The mainstream has completely avoided, refused, to face an inescapable dilemma: If HIV/AIDS theory is correct, that “HIV” spreads primarily by sexual intercourse and secondarily via infected needles, then adults who become “HIV-positive” did so in one of those ways. If an identifiable social or ethnic or racial group is always “HIV-positive” more than other groups, then the members of that group are more carelessly sexually promiscuous or more addicted to drug-injecting than are other human beings.
People of African ancestry test “HIV-positive” at a higher rate than others, always and everywhere [2] — in Africa, in the Caribbean, in Europe, in the USA. In the latter, most noteworthy is that Hispanics on the East Coast, who are largely of African ancestry, test “HIV-positive” at rates comparable to those of African-Americans, whereas West-Coast Hispanics, who are predominantly Central and South American, test “HIV-positive” at the much lower rates found among Native Americans. So African ancestry determines being “HIV-positive” even within a socially defined cultural or ethnic or language group like American Hispanics.

Therefore, if HIV/AIDS theory were correct, then African ancestry would significantly determine behavior that includes a much higher rate of careless promiscuity or drug-injecting addiction than is seen in people of non-African ancestry. “Much higher” might better be “extraordinarily higher”: a factor of more than 20 in Africa [2], and in the USA a factor of 20 for black females compared to white females and 7 for black males compared to white males [3]. Furthermore, since the observed or calculated rate of sexual transmission of “HIV” is so low, a phenomenal rate of promiscuity would be called for: 20-40% of adults having something like a dozen sexual partners concurrently and changing them about annually [4].

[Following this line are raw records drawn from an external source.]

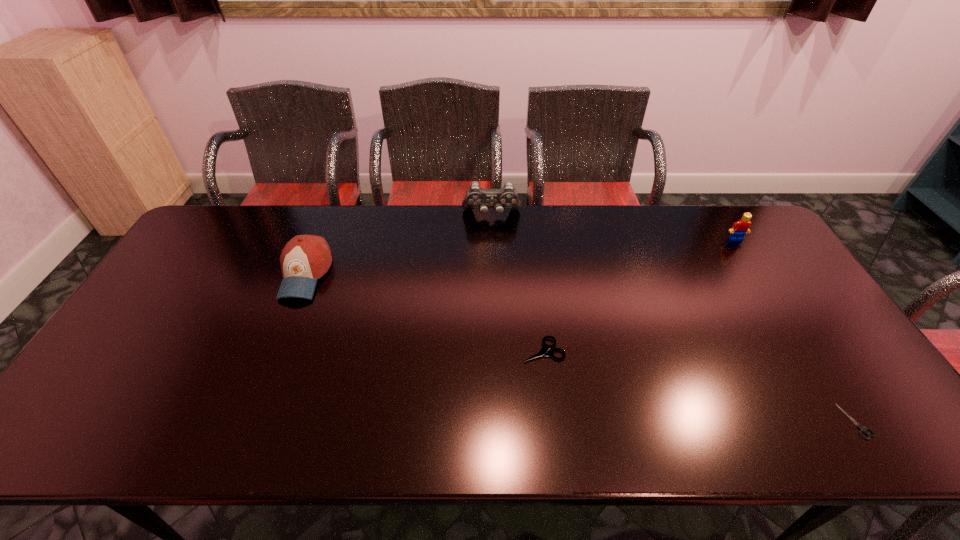 This screenshot has width=960, height=540. Identify the location of vacant space that's between the left shears and the second farthest object. (639, 295).

The width and height of the screenshot is (960, 540). Find the location of `vacant region between the farthest object and the leftmost object`. vacant region between the farthest object and the leftmost object is located at coordinates (398, 245).

Identify the location of empty space that is in between the taller shears and the shorter shears. (699, 386).

At what (x,y) coordinates should I click in order to perform the action: click on vacant area that lies between the nearest object and the second farthest object. Please return your answer as a coordinate pair (x, y). Looking at the image, I should click on (796, 330).

Image resolution: width=960 pixels, height=540 pixels. I want to click on free spot between the fourth farthest object and the Lego, so click(639, 295).

At what (x,y) coordinates should I click in order to perform the action: click on free space between the shortest object and the Lego. Please return your answer as a coordinate pair (x, y). The width and height of the screenshot is (960, 540). Looking at the image, I should click on (796, 330).

Identify which object is located as the third nearest to the right shears. Please provide its 2D coordinates. Your answer should be formatted as a tuple, i.e. [(x, y)], where the tuple contains the x and y coordinates of a point satisfying the conditions above.

[(476, 197)]

Identify which object is the nearest to the Lego. Please provide its 2D coordinates. Your answer should be formatted as a tuple, i.e. [(x, y)], where the tuple contains the x and y coordinates of a point satisfying the conditions above.

[(862, 429)]

What are the coordinates of `free location that satisfies the following two spatial constraints: 1. on the front-facing side of the second farthest object; 2. on the left side of the nearer shears` in the screenshot? It's located at (851, 421).

You are a GUI agent. You are given a task and a screenshot of the screen. Output one action in this format:
    pyautogui.click(x=<x>, y=<y>)
    Task: Click on the free space that satisfies the following two spatial constraints: 1. on the surface of the farthest object with buttons; 2. on the right side of the fourth tallest object
    
    Given the screenshot: What is the action you would take?
    pyautogui.click(x=495, y=350)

Never before has sexual behavior been ascribed by mainstream science to genetic determination in this fashion. Nor has any other behavioral characteristic ever been acknowledged to be so genetically determined and race-associated. Indeed, the very notion of behavior being significantly influenced by genetic factors (“sociobiology”, “evolutionary psychology”) remains highly controversial. HIV/AIDS theory is at odds with the mainstream consensus on the relationship between genes and behavior, moreover in a way that is consistent with now-largely-repudiated racial stereotypes.

I was taken aback, therefore, when the Centers for Disease Control & Prevention insisted to me that racial disparities in testing “HIV-positive” could be explained on behavioral grounds (p. 75 in 2]). In any case, the conundrum is quite plain, irrespective of theories about genetic determination of behavior:
Either African ancestry determines extraordinarily careless promiscuity of an extraordinarily high rate, possibly also an inconceivably high rate of sharing infected needles, or HIV/AIDS theory is plain wrong.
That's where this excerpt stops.